▸ **WHAT NEEDS TO BE DONE**:
Could you give the number of lines in the entries below that contain the word "click"? Only the number is wanted.

Collected data entries

---------------

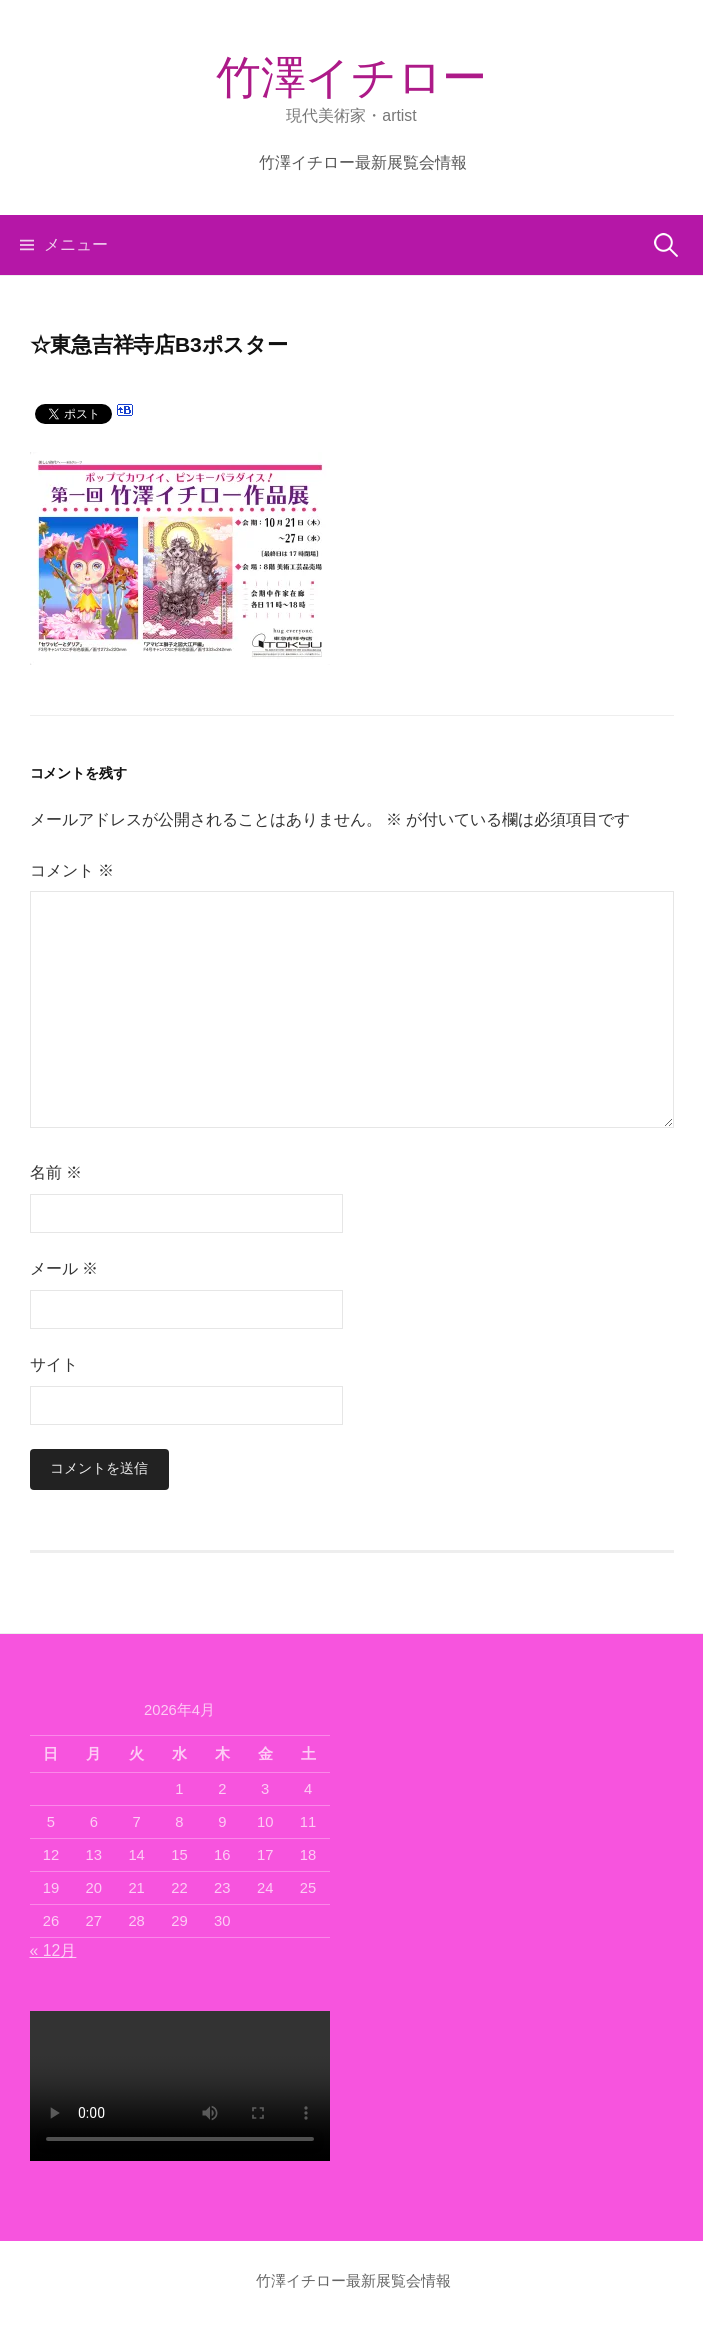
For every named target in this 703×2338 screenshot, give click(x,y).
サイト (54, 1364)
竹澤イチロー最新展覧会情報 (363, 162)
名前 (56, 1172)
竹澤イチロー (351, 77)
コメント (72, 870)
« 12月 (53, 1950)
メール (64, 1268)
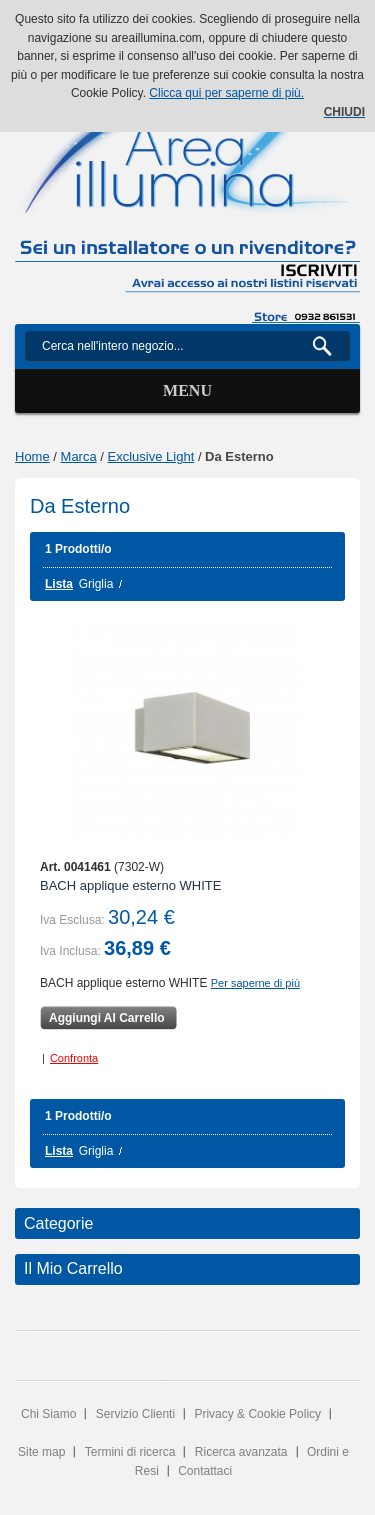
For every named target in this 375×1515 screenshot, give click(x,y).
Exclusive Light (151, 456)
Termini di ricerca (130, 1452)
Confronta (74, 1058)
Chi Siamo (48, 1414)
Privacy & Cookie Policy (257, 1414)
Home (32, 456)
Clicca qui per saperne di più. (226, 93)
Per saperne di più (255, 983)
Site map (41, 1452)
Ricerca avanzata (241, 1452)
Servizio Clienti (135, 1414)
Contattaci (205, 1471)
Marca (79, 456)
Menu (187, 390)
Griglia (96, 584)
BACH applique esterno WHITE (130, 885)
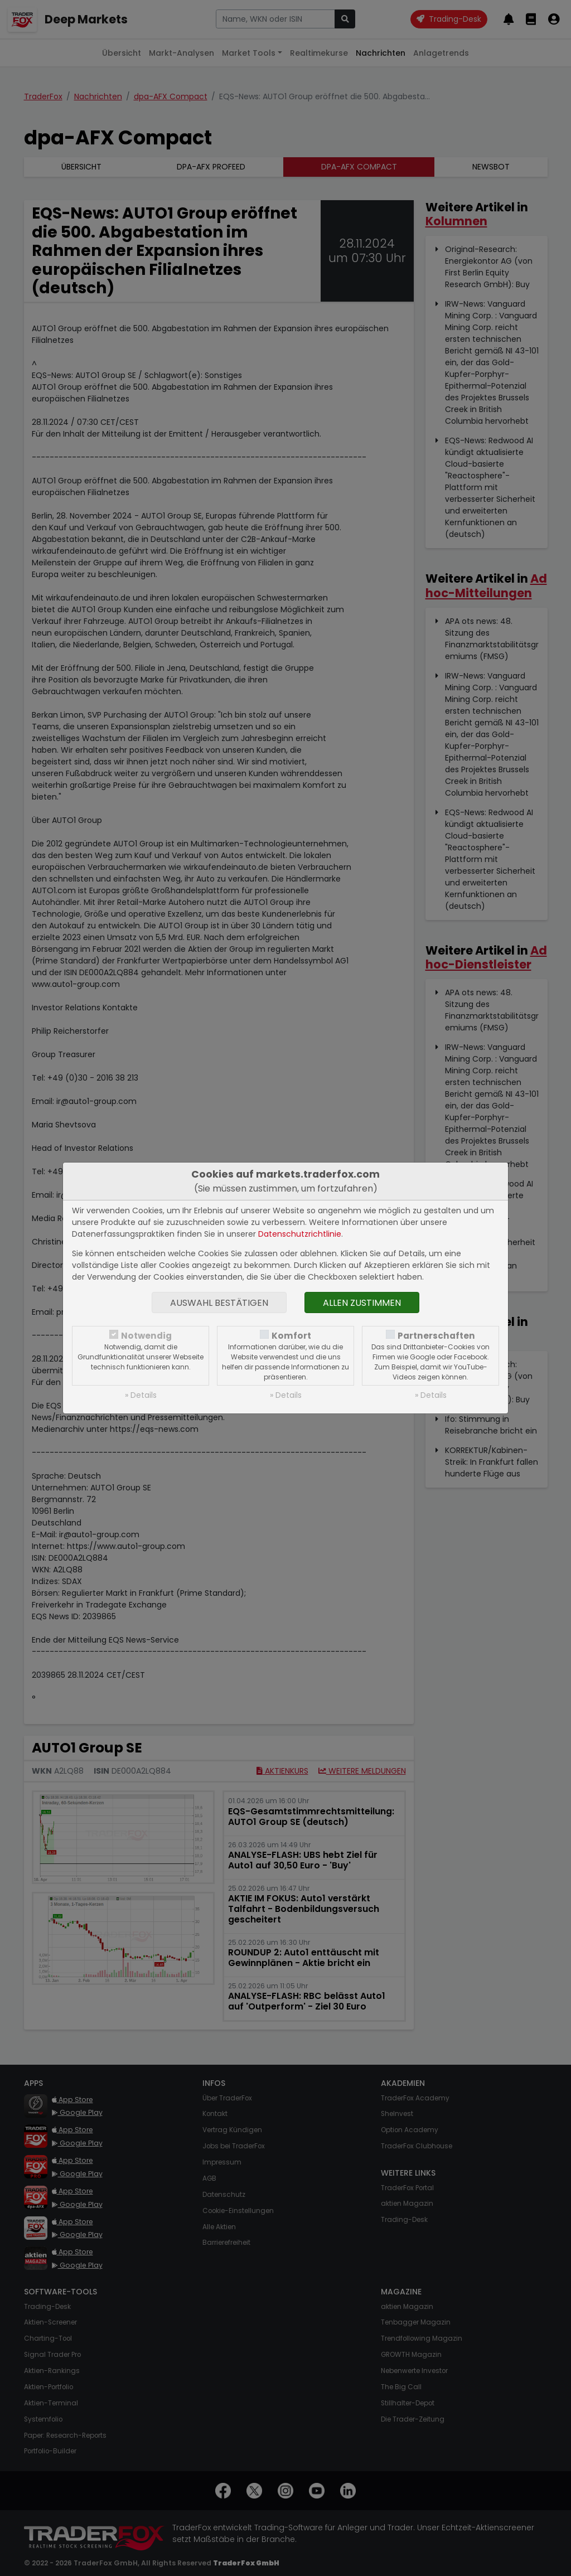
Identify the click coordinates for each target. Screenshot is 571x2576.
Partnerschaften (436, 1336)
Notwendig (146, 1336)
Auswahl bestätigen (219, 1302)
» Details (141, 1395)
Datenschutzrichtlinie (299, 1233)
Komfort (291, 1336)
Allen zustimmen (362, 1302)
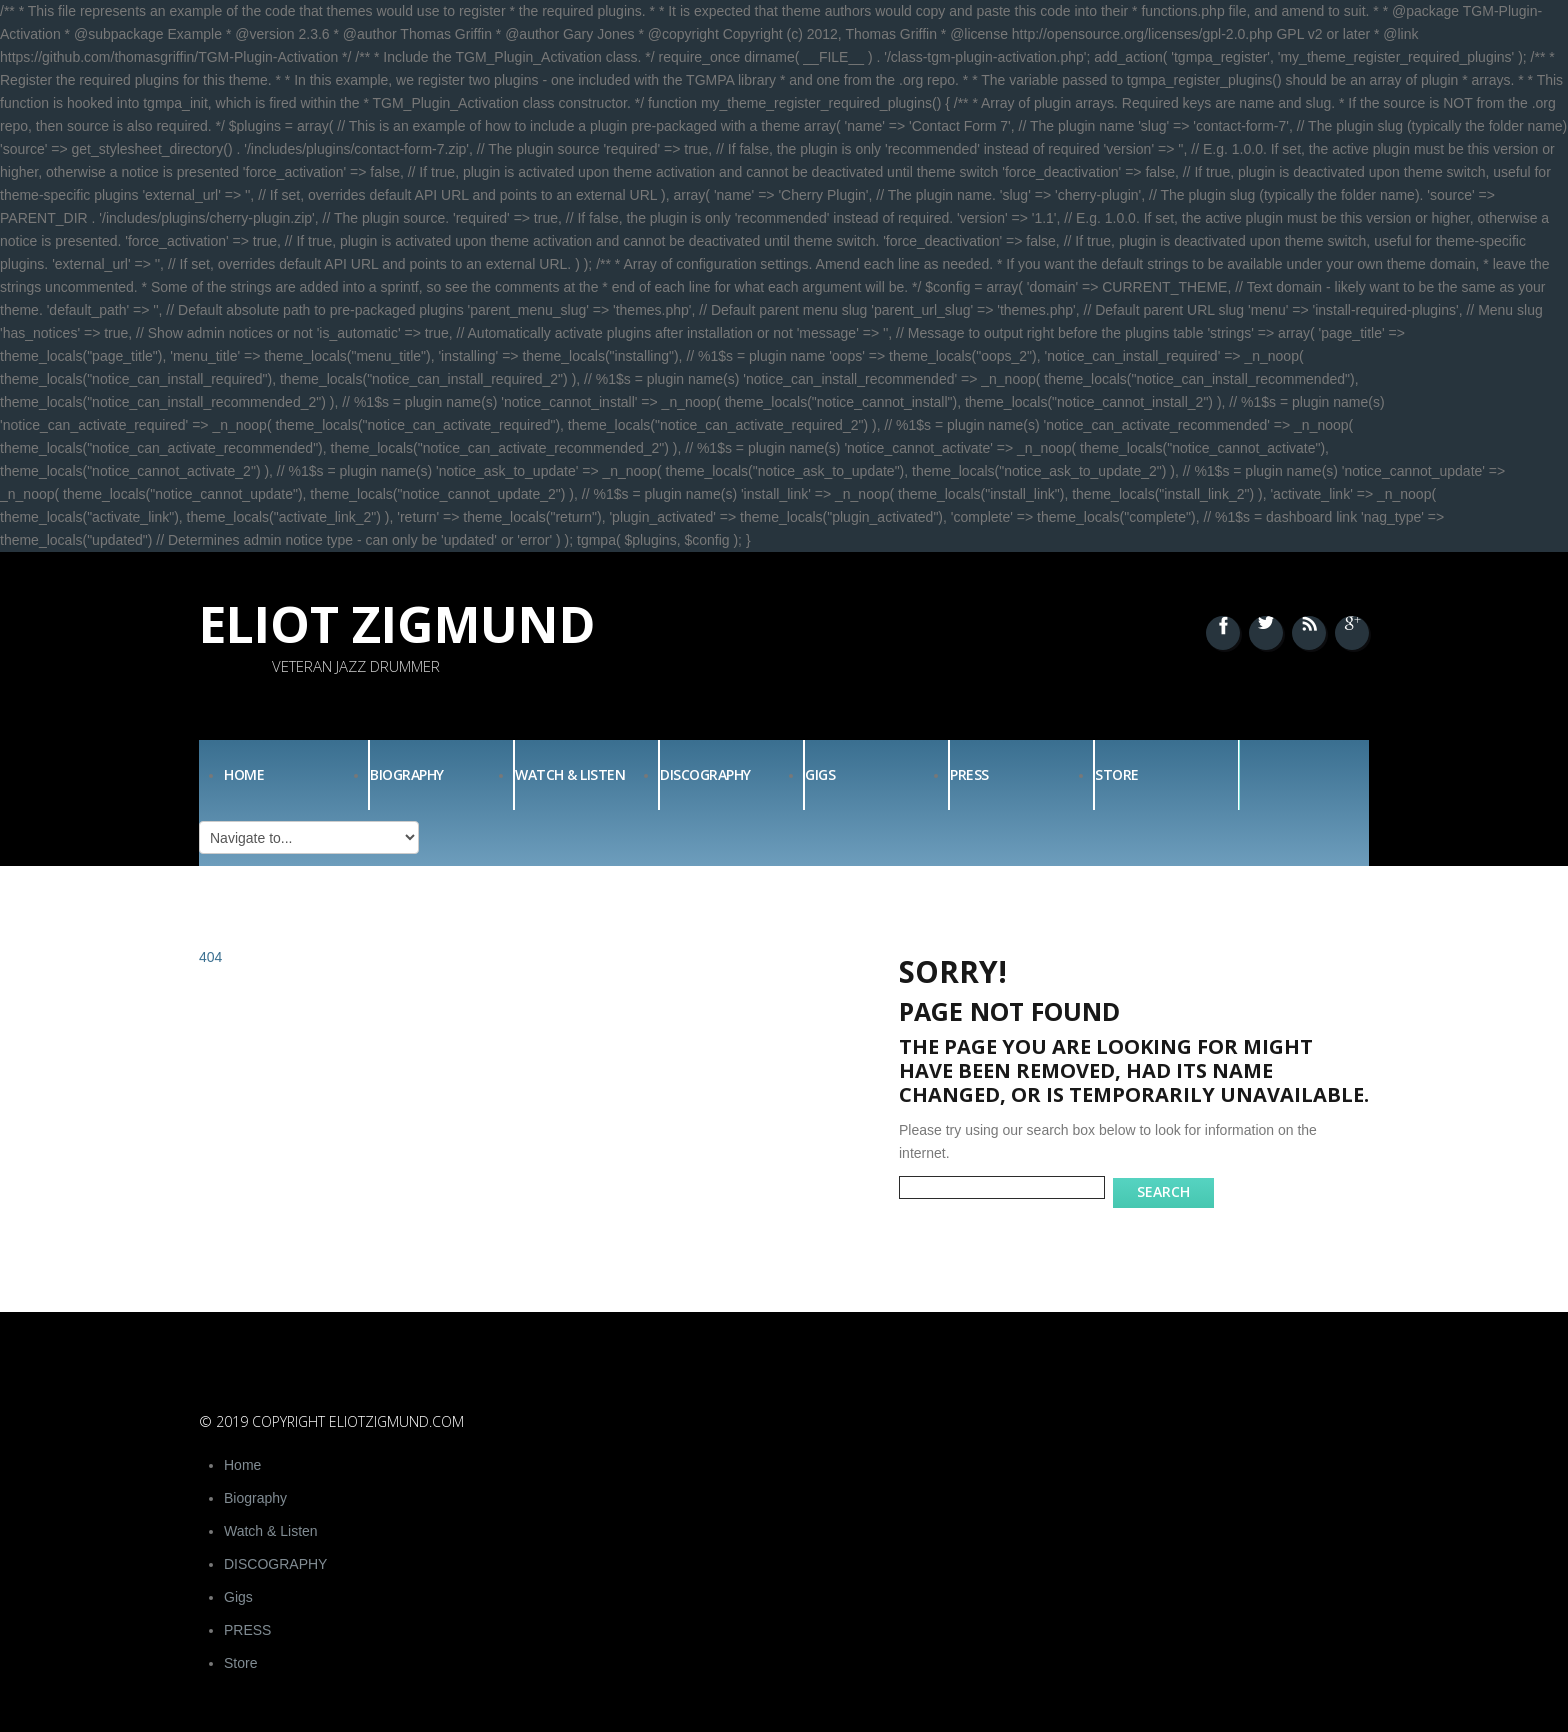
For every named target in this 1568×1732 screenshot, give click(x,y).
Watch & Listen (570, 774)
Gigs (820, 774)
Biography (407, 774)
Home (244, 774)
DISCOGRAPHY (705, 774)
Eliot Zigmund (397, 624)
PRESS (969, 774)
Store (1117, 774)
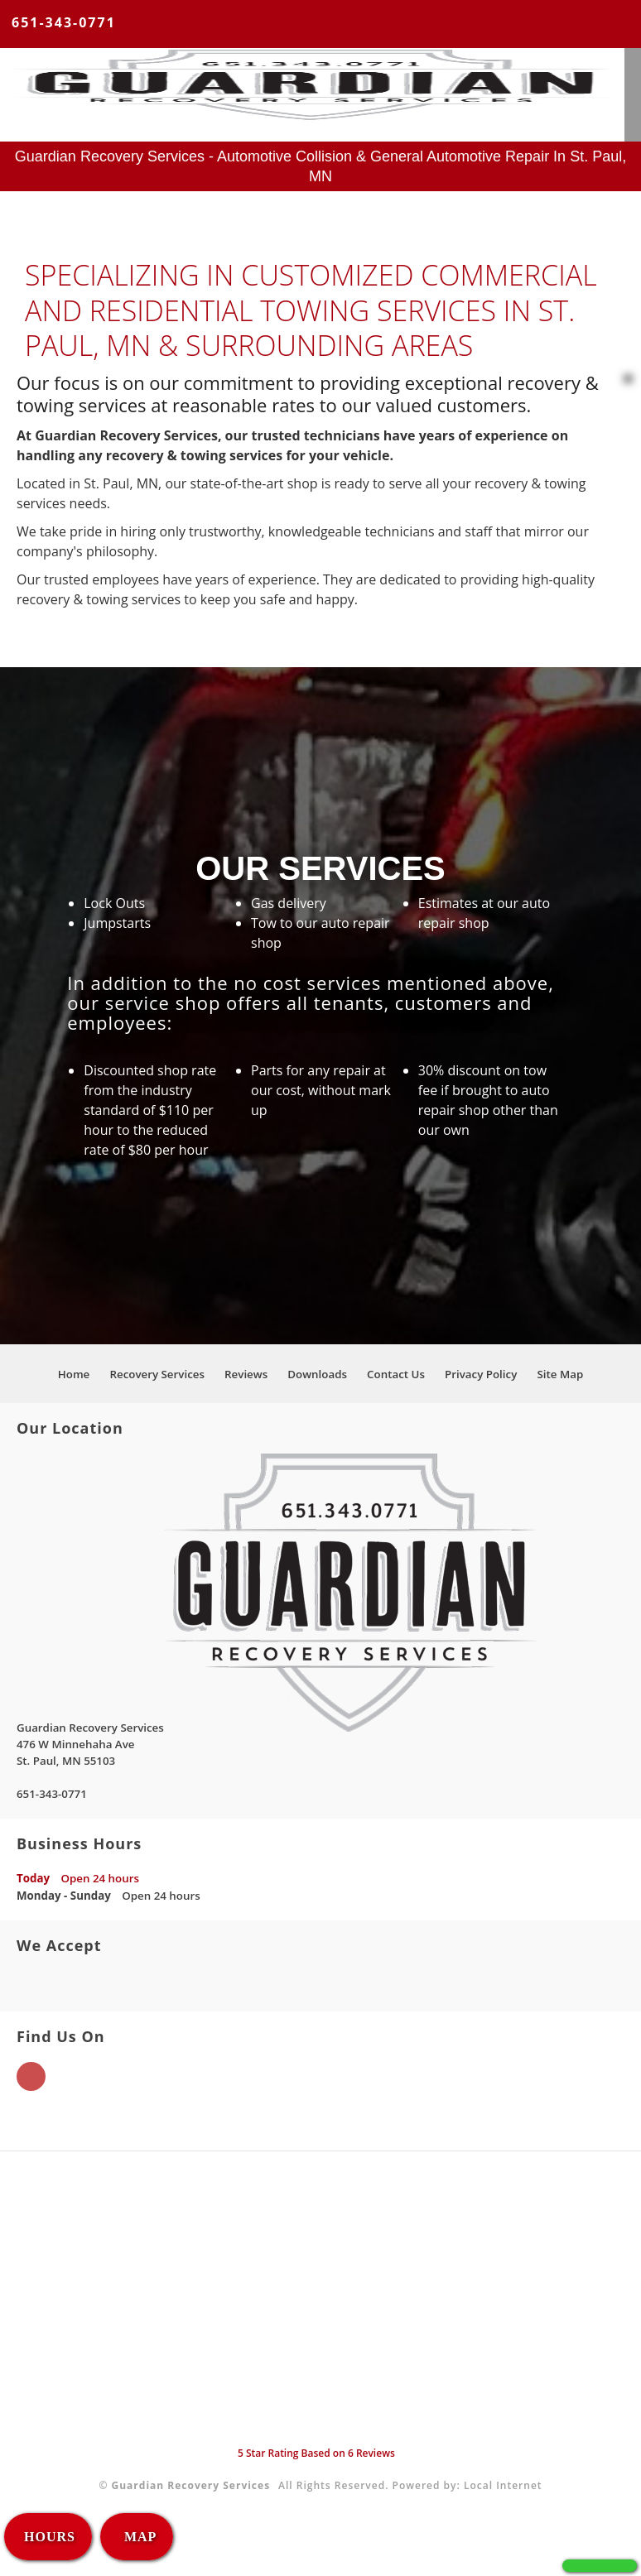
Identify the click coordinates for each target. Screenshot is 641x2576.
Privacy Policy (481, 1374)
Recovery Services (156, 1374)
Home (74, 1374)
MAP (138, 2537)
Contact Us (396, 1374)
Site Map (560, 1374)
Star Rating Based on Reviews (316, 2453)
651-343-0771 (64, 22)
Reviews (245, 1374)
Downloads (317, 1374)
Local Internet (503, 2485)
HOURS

---------------

▸ **WRITTEN REPLY**:
5